Again, we use the regression.variables
argument to manually specify an additive outlier. Since we want to deactivate the automated outlier detection from above, we specify outlier = NULL
.
10.2.3 Temporary Change Regressor (TL, TC)
We use the regression.variables = TCyyyy.mm
format for a temporary change.
\[ \begin{cases} 0 \qquad &\mbox{for} ~t < t_0 \\ \alpha^{t - t_0} \qquad &\mbox{for} ~t \geq t_0 \end{cases} \]
Where \(\alpha\) is the rate of decay back to the previous level, 0 < \(\alpha\) < 1 (default: 0.7 for monthly and 0.343 for quarterly series)
10.2.4 Ramps (RP, QI, QD)
10.3 Manually Identifying Outliers
X-13 contains an automated outlier detection procedure that works well in most circumstances and can be used as a starting point. Plotting the series may add additional information on whether outliers should be adjusted or not. The identify()

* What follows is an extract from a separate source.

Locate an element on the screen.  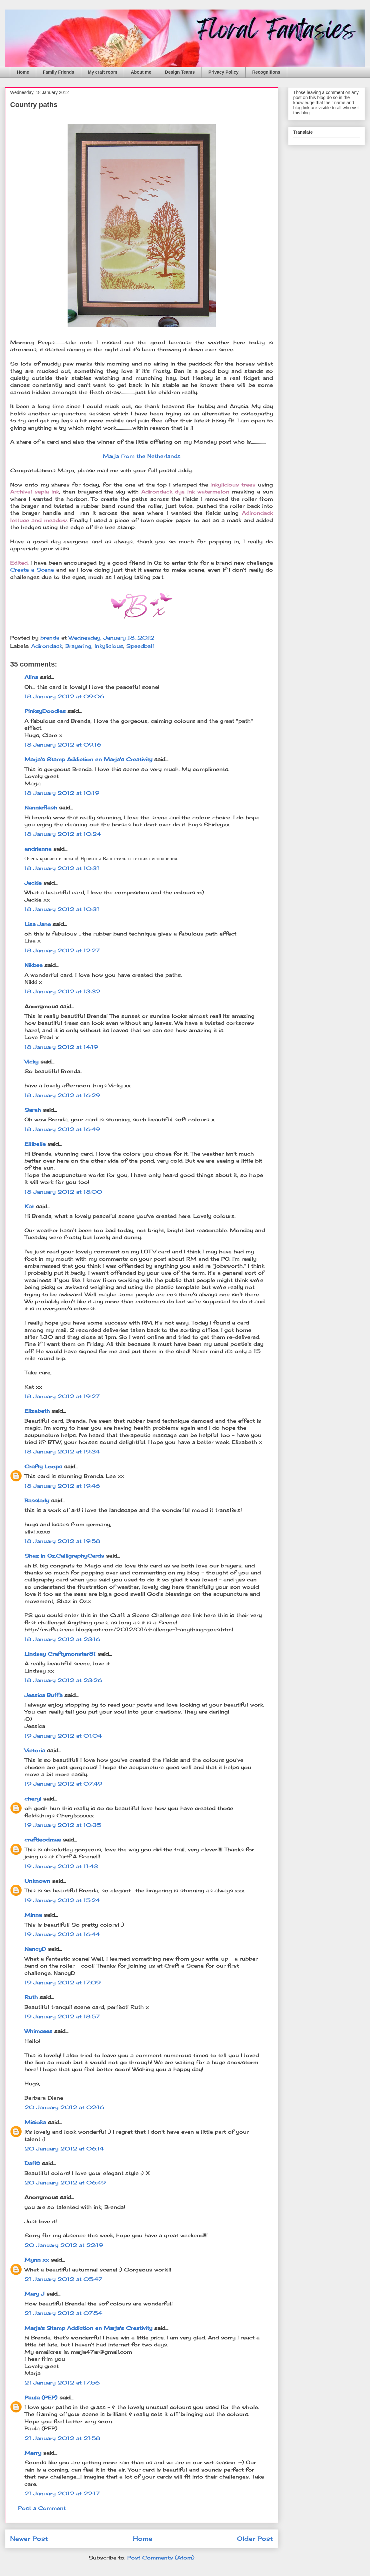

method opens a window that allows you to manually identify outliers. Select or deselect outliers by point and click. To quit and return the call, press ESC. Click several times to loop through different outlier types.
m <- seas(
AirPassengers
)
identify(m)
#>
#> Call:
#> seas(x = AirPassengers)
#>
#> Coefficients:
#> Estimate Std. Error z value Pr(>|z|)
#> Weekday -0.0029497 0.0005232 -5.638 1.72e-08 ***
#> Easter[1] 0.0177674 0.0071580 2.482 0.0131 *
#> AO1951.May 0.1001558 0.0204387 4.900 9.57e-07 ***
#> MA-Nonseasonal-01 0.1156204 0.0858588 1.347 0.1781
#> MA-Seasonal-12 0.4973600 0.0774677 6.420 1.36e-10 ***
#> ---
#> Signif. codes: 0 '***' 0.001 '**' 0.01 '*' 0.05 '.' 0.1 ' ' 1
#>
#> SEATS adj. ARIMA: (0 1 1)(0 1 1) Obs.: 144 Transform: log
#> AICc: 947.3, BIC: 963.9 QS (no seasonality in final): 0
#> Box-Ljung (no autocorr.): 26.65 Shapiro (normality): 0.9908
#> seas(
#> x = AirPassengers,
#> regression.variables = c("td1coef", "easter[1]", "ao1951.May"),
#> arima.model = "(0 1 1)(0 1 1)",
#> regression.aictest = NULL,
#> outlier = NULL,
#> transform.function = "log"
#> )
#>
#> Call:
#> seas(x = AirPassengers)
#>
#> Coefficients:
#> Weekday Easter[1] AO1951.May MA-Nonseasonal-01
#> -0.00295 0.01777 0.10016 0.11562
#> MA-Seasonal-12
#> 0.49736
10.4 When Outliers Are Found
- ALWAYS, ALWAYS, ALWAYS check if outliers are reasonable
- Hard-code known outliers in production
- Usually a concern only for the most recent part of the series
10.5 Exercise
- Can you explain the difference between an extreme value and an outlier? Does it makes to remove extreme values? What about outliers?